Kaur continues, “How do we listen to someone when their beliefs are disgusting? Or enraging? Or terrifying? …An invisible wall forms between us and them, a chasm that seems impossible to cross.… In these moments, we can choose to remember that the goal of listening is not to feel empathy for our opponents, or validate their ideas, or even change their mind in the moment. Our goal is to understand them.”
Maybe that person will in turn wonder about me, and listen to my point of view. Or, maybe they won’t. Kaur adds, “It doesn’t matter as long as the primary goal of listening is to deepen my own understanding. Listening does not grant the other side legitimacy. It grants them humanity—and preserves our own.”
By deep listening, we lay a path for grace to do its work.
Dr.
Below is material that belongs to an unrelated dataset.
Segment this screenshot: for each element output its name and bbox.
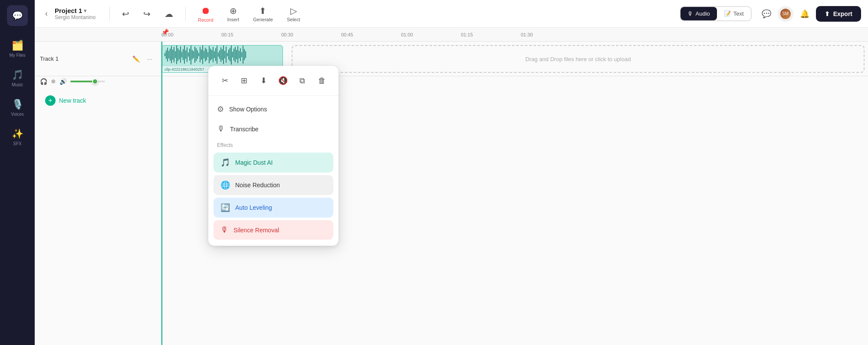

Diana Pavlac Glyer, a professor at Azusa Pacific University, tells of an occasion when a conversation with a good friend escalated into an argument involving tears, screaming, and rude accusations. After about an hour and a half, the friend looked at her and said, “I completely and utterly disagree with you, but I love the reasons why you believe what you do.”
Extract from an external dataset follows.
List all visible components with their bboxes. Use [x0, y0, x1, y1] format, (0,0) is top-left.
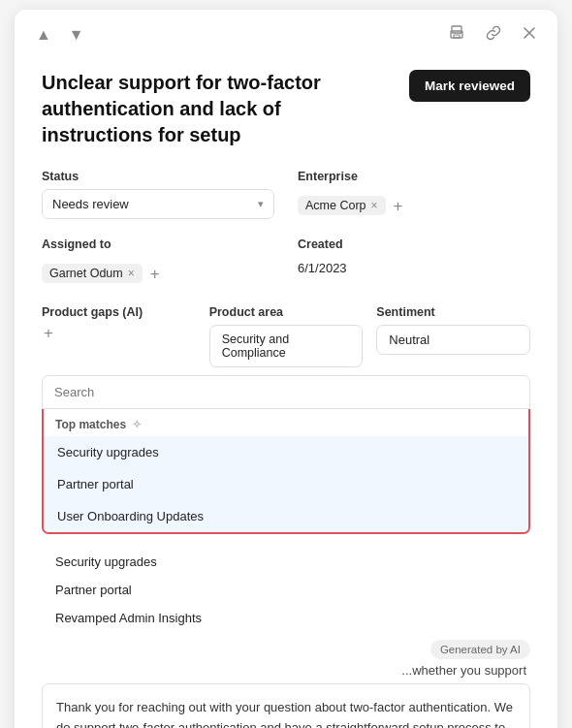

I can envision a similar conversation in which someone opposed to illegal immigration says to an opponent, “I completely disagree with you about a border wall, but I love the compassion you have for families who leave their home country to give their kids a chance to escape the violence there.” Or, a response from the other side of the political spectrum: “I utterly disagree with you about abortion, but I love your consistency in caring for human lives, even the unborn.”
Although such conversations will rarely change another’s mind, they may in time help build a bridge over a chasm that seems impossible to cross. In a nation as divided as ours, we have to start somewhere.